Ratings agency Standard and Poor’s threatened to downgrade the UK’s rating, which is currently triple A.
Moody’s agency echoed the warning, saying Brexit “heralds a prolonged period of policy uncertainty that will weigh on the UK’s economic and financial performance.”
The financial collapse in the UK is now worse than any crisis over the past three decades. The country – as well as EU countries – lost billions in the space of one morning.
London’s FTSE fell six percent in early deals, having shed USD$164 billion in 600 dramatic seconds. The city’s banking stocks lost $60 billion, USA Today reported.
Thousands flooded the streets, forming long queues to buy currency ahead of vacation time. Travel giant Thomas Cook even put a £1,000-per-person limit on exchanges.
Germany and France’s CAC 40 dropped by 7.5 and nine percent respectively on Friday.

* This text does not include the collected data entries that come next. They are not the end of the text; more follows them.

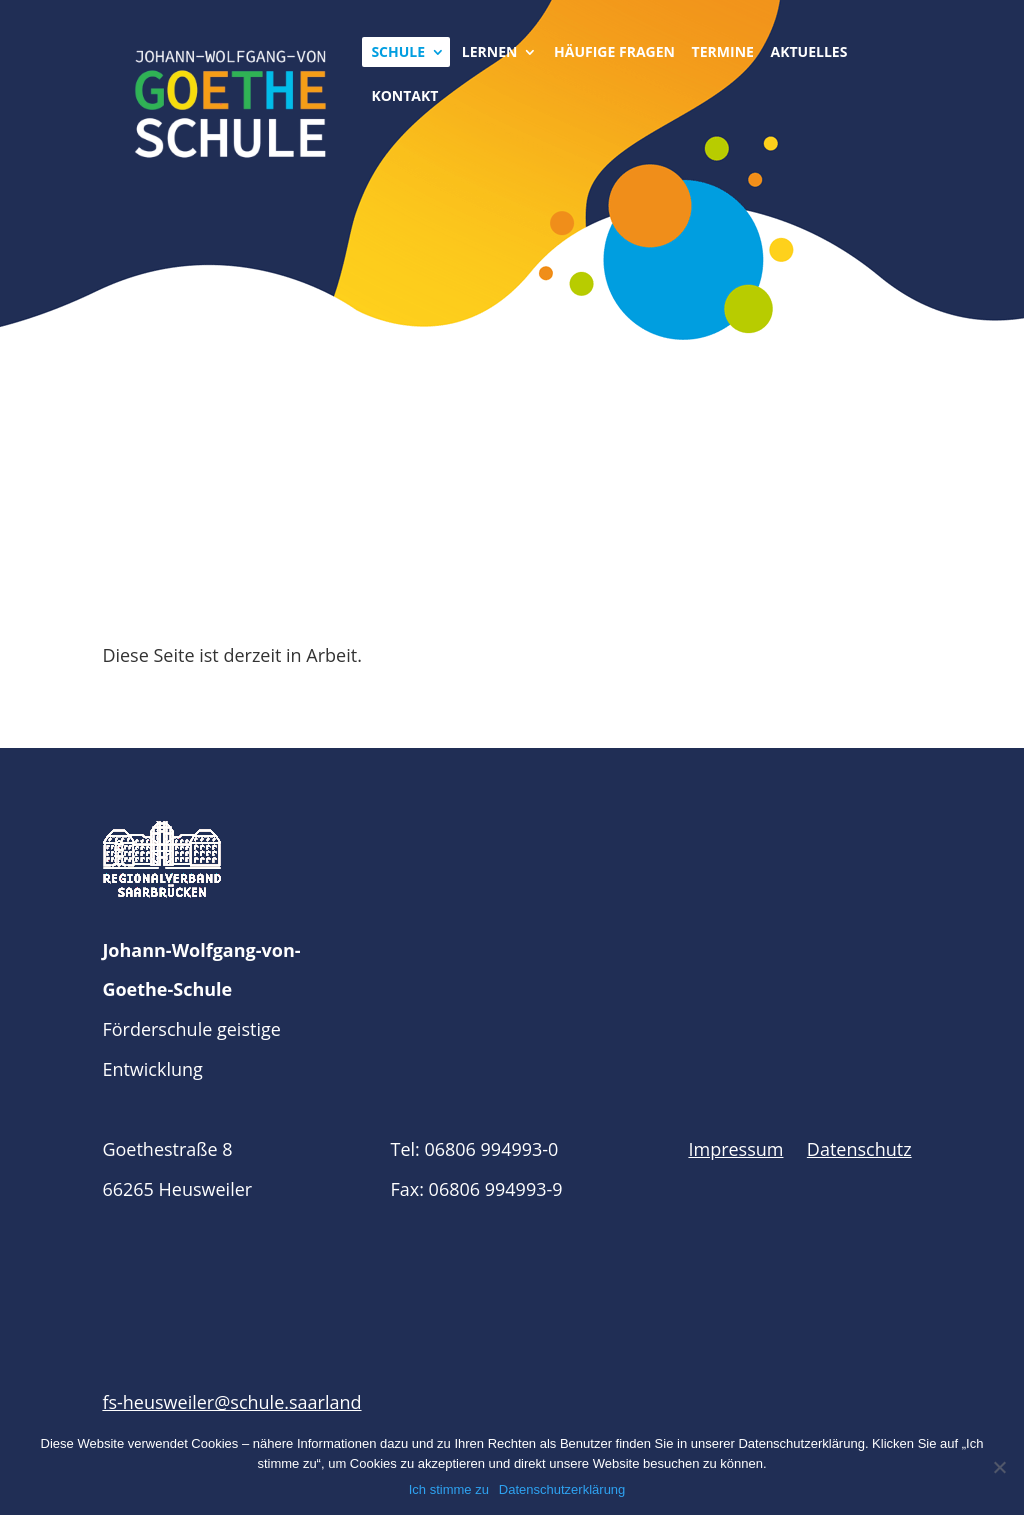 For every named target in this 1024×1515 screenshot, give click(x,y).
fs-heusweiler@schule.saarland (231, 1402)
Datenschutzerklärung (562, 1489)
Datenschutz (859, 1149)
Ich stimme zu (449, 1489) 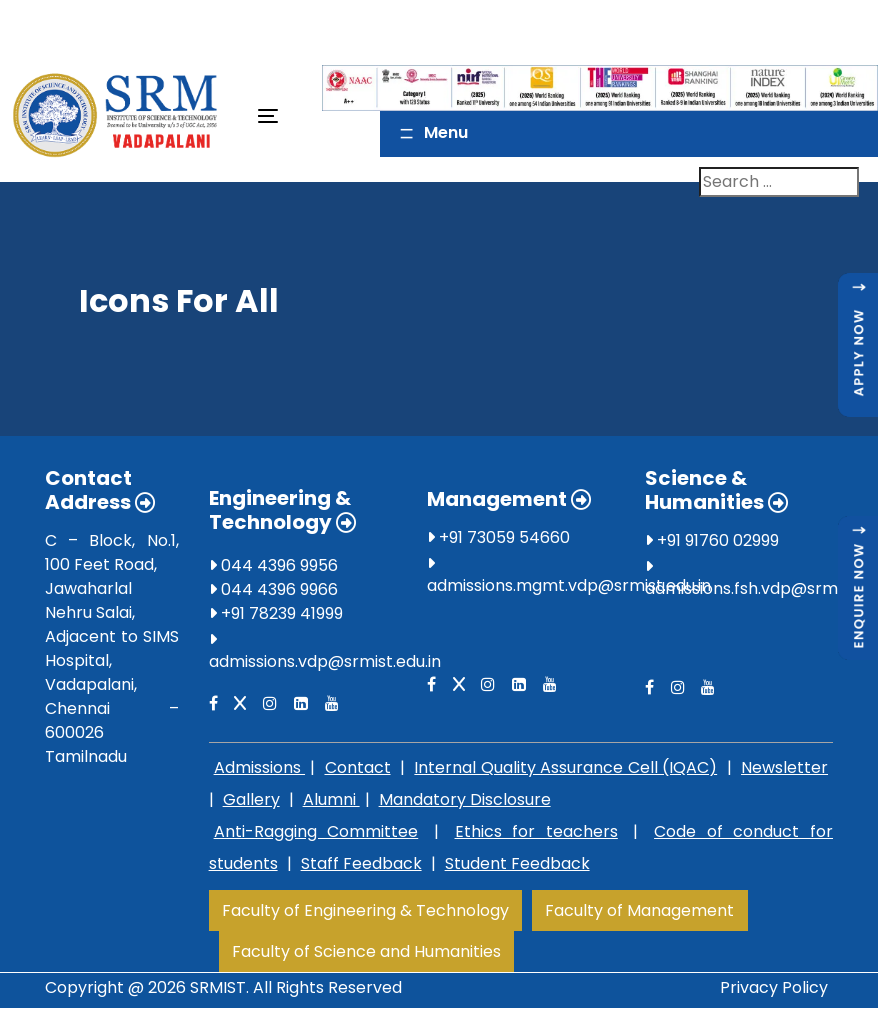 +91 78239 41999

Brexit dealt an even bigger blow to southern European economies, as Italian and Spanish markets fell by over 11 percent.
The pound is now seven percent lower against the dollar, languishing at $1.3782.
The central bank expressed its readiness to provide £250 billion in additional funds to support the markets, according to the governor of the Bank of England Mark Carney.
Another threat is looming for the City of London, as it risks losing its so-called ‘EU passport’, which allows UK banks to operate freely with European banks.
The European Central Bank’s Governing Council member, Francois Villeroy de Galhau, told France Inter radio that if the UK leaves the EU, the country wouldn’t be able to keep the passport, and continue relations with the bloc’s banking sector unhindered.
There is a solution that would still require the UK to comply with European rules.
“There is a precedent, it is the Norwegian model of European Economic Area, that would allow Britain to keep access to the single market, but by committing to implement all EU rules,” he said.
“It would be a bit paradoxical to leave the EU and apply all EU rules, but that is one solution if Britain wants to keep access to the single market,” de Galhau added.
However, not everyone is prophesying doom and gloom. Jeremy Leach, chief executive officer at asset managers Managing Partners Group, told the Telegraph that eventually, sterling “will strengthen against the euro because the UK’s economy is in much better shape than many of its European peers.”